Task prompt: Nothing but the data below, returned exactly, should appear in the answer.

═════ Records for the exercise

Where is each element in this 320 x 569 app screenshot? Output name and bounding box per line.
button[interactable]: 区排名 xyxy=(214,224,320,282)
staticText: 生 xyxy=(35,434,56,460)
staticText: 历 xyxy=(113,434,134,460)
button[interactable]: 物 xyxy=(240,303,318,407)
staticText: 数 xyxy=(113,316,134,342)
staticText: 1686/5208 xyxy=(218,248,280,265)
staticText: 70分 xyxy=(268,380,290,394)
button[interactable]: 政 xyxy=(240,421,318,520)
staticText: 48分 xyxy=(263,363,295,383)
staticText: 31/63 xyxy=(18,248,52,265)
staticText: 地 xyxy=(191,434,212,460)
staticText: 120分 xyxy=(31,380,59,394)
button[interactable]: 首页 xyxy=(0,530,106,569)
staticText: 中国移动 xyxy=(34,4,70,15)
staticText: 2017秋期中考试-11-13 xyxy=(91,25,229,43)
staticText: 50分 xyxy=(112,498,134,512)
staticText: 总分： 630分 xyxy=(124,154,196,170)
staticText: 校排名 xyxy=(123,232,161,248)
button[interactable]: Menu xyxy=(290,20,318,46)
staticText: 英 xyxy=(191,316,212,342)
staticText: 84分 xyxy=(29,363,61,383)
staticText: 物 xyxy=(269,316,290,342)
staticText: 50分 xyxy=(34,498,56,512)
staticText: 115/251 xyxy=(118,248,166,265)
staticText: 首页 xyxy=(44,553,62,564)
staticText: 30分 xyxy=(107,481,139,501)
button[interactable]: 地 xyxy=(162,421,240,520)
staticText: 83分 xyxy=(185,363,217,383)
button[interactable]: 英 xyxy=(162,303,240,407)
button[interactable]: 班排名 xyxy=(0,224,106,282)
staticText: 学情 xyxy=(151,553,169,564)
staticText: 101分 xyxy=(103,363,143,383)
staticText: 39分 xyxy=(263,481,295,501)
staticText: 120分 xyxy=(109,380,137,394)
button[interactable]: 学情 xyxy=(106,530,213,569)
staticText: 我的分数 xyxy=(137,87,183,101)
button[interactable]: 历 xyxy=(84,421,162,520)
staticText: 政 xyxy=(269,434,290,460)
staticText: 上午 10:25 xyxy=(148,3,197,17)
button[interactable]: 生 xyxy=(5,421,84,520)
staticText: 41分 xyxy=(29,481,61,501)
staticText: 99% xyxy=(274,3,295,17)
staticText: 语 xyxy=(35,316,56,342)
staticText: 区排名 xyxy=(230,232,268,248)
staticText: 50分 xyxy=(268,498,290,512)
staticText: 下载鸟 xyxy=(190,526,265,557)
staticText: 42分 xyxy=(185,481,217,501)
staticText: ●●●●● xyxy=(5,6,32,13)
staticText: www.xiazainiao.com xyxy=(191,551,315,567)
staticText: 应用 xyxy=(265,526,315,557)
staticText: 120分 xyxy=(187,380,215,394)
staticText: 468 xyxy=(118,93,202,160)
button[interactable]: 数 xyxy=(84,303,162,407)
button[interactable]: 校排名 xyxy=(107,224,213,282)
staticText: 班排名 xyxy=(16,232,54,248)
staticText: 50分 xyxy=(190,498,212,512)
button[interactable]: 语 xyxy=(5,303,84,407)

══════════

Task output:
Where is each element in this 320 x 569 app screenshot? Output name and bounding box per line.
button[interactable]: 区排名 xyxy=(214,224,320,282)
staticText: 生 xyxy=(35,434,56,460)
staticText: 历 xyxy=(113,434,134,460)
button[interactable]: 物 xyxy=(240,303,318,407)
staticText: 数 xyxy=(113,316,134,342)
staticText: 1686/5208 xyxy=(218,248,280,265)
staticText: 70分 xyxy=(268,380,290,394)
button[interactable]: 政 xyxy=(240,421,318,520)
staticText: 48分 xyxy=(263,363,295,383)
staticText: 31/63 xyxy=(18,248,52,265)
staticText: 地 xyxy=(191,434,212,460)
staticText: 120分 xyxy=(31,380,59,394)
button[interactable]: 首页 xyxy=(0,530,106,569)
staticText: 中国移动 xyxy=(34,4,70,15)
staticText: 2017秋期中考试-11-13 xyxy=(91,25,229,43)
staticText: 50分 xyxy=(112,498,134,512)
staticText: 总分： 630分 xyxy=(124,154,196,170)
staticText: 校排名 xyxy=(123,232,161,248)
button[interactable]: Menu xyxy=(290,20,318,46)
staticText: 英 xyxy=(191,316,212,342)
staticText: 84分 xyxy=(29,363,61,383)
staticText: 物 xyxy=(269,316,290,342)
staticText: 50分 xyxy=(34,498,56,512)
staticText: 115/251 xyxy=(118,248,166,265)
staticText: 首页 xyxy=(44,553,62,564)
staticText: 30分 xyxy=(107,481,139,501)
button[interactable]: 地 xyxy=(162,421,240,520)
staticText: 83分 xyxy=(185,363,217,383)
button[interactable]: 英 xyxy=(162,303,240,407)
button[interactable]: 班排名 xyxy=(0,224,106,282)
staticText: 学情 xyxy=(151,553,169,564)
staticText: 101分 xyxy=(103,363,143,383)
staticText: 39分 xyxy=(263,481,295,501)
staticText: 120分 xyxy=(109,380,137,394)
button[interactable]: 学情 xyxy=(106,530,213,569)
staticText: 我的分数 xyxy=(137,87,183,101)
button[interactable]: 历 xyxy=(84,421,162,520)
staticText: 政 xyxy=(269,434,290,460)
staticText: 上午 10:25 xyxy=(148,3,197,17)
button[interactable]: 生 xyxy=(5,421,84,520)
staticText: 41分 xyxy=(29,481,61,501)
staticText: 99% xyxy=(274,3,295,17)
staticText: 语 xyxy=(35,316,56,342)
staticText: 区排名 xyxy=(230,232,268,248)
staticText: 50分 xyxy=(268,498,290,512)
staticText: 下载鸟 xyxy=(190,526,265,557)
staticText: 42分 xyxy=(185,481,217,501)
staticText: ●●●●● xyxy=(5,6,32,13)
staticText: www.xiazainiao.com xyxy=(191,551,315,567)
staticText: 应用 xyxy=(265,526,315,557)
staticText: 120分 xyxy=(187,380,215,394)
staticText: 468 xyxy=(118,93,202,160)
button[interactable]: 数 xyxy=(84,303,162,407)
button[interactable]: 校排名 xyxy=(107,224,213,282)
staticText: 班排名 xyxy=(16,232,54,248)
staticText: 50分 xyxy=(190,498,212,512)
button[interactable]: 语 xyxy=(5,303,84,407)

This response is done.